La Cina, che ha recentemente scalzato gli Usa dal primo posto come emettitore mondiale, ha il sistema economico che sta crescendo più rapidamente sul pianeta. Ed è un’economia che si basa sull’energia da carbone, fonte da cui viene più dell’80% del fabbisogno elettrico del paese. Nel 2008 le centrali a carbone cinesi hanno emesso 366 milioni di tonnellate di CO2 in più rispetto all’anno precedente. Chiaro dunque che si guardi alla potenza asiatica come al luogo in cui la cattura della CO2, quando sarà applicabile su larga scala, potrà fare di più.
Come avverte anche un recente studio del MIT (pdf), dotare della tecnologia CCS le centrali nuove e quelle già esistenti, sia in Cina che negli Usa, sarebbe fondamentale per la tutela del clima, e non a caso la CCS è al centro di programmi d cooperazione tecnologica internazionale con il paese, come quello lanciato da poco con gli Stati Uuni (articolo Qualenergia.it “Clima. Usa e Cina alleati, almeno nella ricerca”).
Al di là dei progetti pilota, si spiega, la cattura su larga scala pone una serie di problemi all’economia cinese: prima di tutto il fatto che le centrali dotate di questa tecnologia hanno bisogno di circa il 20% di combustibile in più per produrre la stessa quantità di elettricità. Per la filiera del carbone nazionale, che già stenta a soddisfare l’appetito dell’economia del paese, aumentare di questa percentuale la produzione costerebbe almeno 15 miliardi di dollari e farebbe salire ulteriormente il costo del minerale.
Mettere in campo la CCS in Cina comporterebbe, secondo lo studio, una spesa complessiva che va dai 300 ai 400 miliardi di dollari in 30 anni, e secondo l’International Energy Agency dai 450 ai 600 miliardi di dollari. I costi attuali della cattura della CO2, infatti, sono ancora incerti: le stime vanno dai 90 ai 180 dollari a tonnellata di CO2 sequestrata (documento su Qualenergia.it, “Il prezzo della cattura”): troppo comunque anche per paesi, come quelli europei, in cui le emissioni si pagano e un prezzo improponibile poi per la Cina che non ha nessuna intenzione di mettere in atto meccanismi di mercato per contenere la CO2. I produttori di energia cinesi, sottolinea il report, “possono a stento sostenere il costo del carbone [durante i picchi di aumento del prezzo] ed è impensabile che possano far fronte ai costi della CCS”

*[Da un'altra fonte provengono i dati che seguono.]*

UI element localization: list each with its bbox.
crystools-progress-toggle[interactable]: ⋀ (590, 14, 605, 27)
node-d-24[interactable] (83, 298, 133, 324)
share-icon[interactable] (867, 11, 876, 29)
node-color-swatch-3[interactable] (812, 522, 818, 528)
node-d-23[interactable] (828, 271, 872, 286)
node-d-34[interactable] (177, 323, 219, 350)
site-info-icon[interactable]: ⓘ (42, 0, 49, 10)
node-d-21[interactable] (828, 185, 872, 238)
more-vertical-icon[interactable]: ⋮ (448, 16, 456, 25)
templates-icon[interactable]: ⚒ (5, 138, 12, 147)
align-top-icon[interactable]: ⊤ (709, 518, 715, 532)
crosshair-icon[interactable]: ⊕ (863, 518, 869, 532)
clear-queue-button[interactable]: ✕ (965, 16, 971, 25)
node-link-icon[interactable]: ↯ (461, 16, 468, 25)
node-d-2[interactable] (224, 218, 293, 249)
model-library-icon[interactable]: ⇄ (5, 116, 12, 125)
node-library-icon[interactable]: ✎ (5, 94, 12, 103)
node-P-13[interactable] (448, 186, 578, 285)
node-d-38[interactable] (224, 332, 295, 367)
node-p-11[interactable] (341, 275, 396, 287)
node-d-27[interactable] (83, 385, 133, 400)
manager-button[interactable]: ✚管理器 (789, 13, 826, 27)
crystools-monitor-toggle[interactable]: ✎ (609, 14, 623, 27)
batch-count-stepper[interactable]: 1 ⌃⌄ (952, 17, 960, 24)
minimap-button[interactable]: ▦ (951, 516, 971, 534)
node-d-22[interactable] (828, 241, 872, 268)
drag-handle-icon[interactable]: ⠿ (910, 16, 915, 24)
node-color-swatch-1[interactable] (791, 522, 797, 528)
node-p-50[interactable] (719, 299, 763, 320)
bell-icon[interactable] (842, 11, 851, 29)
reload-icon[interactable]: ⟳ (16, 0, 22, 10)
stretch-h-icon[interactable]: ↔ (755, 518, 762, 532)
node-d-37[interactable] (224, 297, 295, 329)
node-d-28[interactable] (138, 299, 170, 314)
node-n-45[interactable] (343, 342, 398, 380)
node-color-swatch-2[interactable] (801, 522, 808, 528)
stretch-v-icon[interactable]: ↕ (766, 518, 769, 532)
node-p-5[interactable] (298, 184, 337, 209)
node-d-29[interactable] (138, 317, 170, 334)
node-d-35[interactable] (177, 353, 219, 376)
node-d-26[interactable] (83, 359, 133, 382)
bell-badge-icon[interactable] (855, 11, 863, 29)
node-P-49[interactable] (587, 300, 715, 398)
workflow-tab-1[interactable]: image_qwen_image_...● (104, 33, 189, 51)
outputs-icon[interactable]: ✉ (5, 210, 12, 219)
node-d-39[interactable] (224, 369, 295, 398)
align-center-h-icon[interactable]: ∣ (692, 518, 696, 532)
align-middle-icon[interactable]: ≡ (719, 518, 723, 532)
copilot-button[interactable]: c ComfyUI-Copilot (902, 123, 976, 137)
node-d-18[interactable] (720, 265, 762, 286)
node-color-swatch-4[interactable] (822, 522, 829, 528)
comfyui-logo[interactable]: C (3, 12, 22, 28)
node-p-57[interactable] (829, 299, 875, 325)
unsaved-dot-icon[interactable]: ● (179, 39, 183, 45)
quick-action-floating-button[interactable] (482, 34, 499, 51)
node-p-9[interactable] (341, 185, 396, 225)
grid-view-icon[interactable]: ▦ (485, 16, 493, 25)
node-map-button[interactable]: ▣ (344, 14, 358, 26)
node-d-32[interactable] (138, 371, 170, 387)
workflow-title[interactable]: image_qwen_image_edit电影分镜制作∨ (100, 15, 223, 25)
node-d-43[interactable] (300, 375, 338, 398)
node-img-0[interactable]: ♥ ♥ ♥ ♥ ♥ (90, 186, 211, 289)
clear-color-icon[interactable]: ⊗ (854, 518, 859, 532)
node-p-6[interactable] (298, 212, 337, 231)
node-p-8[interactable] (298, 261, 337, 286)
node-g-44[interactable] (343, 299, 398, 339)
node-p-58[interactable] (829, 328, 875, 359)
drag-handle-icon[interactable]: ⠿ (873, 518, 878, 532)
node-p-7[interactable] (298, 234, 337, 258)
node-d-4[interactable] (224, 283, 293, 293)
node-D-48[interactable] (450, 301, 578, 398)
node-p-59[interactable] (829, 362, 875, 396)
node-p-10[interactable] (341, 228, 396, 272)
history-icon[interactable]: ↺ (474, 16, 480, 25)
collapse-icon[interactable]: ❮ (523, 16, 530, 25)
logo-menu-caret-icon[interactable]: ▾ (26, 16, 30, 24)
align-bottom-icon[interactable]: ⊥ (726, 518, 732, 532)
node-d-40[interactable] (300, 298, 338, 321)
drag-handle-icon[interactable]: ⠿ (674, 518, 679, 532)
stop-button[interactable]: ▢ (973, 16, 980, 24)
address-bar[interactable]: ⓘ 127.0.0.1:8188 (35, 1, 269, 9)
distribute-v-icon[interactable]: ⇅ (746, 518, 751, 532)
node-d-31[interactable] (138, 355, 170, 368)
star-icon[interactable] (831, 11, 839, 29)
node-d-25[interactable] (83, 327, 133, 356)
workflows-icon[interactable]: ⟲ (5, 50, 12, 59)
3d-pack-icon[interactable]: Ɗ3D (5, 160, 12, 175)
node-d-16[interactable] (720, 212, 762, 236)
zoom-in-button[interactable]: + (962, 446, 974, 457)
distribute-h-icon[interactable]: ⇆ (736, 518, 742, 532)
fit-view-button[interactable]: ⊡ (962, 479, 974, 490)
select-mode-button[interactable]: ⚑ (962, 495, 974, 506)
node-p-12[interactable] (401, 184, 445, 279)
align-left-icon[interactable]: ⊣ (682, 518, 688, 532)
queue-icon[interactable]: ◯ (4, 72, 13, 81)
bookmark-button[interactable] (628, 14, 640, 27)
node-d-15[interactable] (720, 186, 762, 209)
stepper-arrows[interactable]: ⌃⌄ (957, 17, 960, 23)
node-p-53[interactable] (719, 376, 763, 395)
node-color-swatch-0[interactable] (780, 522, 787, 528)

Insomma, la “cattura” è troppo cara per la Cina. Il Governo di Pechino, d’altra parte, lo aveva già fatto presente: “La carbon capture and storage non è una priorità per la Cina – dichiarava il direttore dell’unità per i cambiamenti climatici della Commissione nazionale per lo sviluppo e le riforme, Su Wei, lo scorso 4 agosto in un’intervista a Bloomberg – e il problema sono i costi: se spendessimo gli stessi soldi per efficienza energetica e rinnovabili otterremmo benefici molto più grandi per il clima”.
L’unica speranza affinché la CCS un giorno tagli seriamente le emissioni del carbone cinese è pertanto che il conto lo paghino i paesi ricchi, attraverso il fondo per la cooperazione internazionale sul clima. Ma si tratta di una cifra non indifferente: secondo lo studio, 25-30 miliardi di dollari all’anno, che andrebbero a una tecnologia ancora incerta a scapito di altri investimenti più efficaci. Anche di questo si parlerà a dicembre a Copenhagen.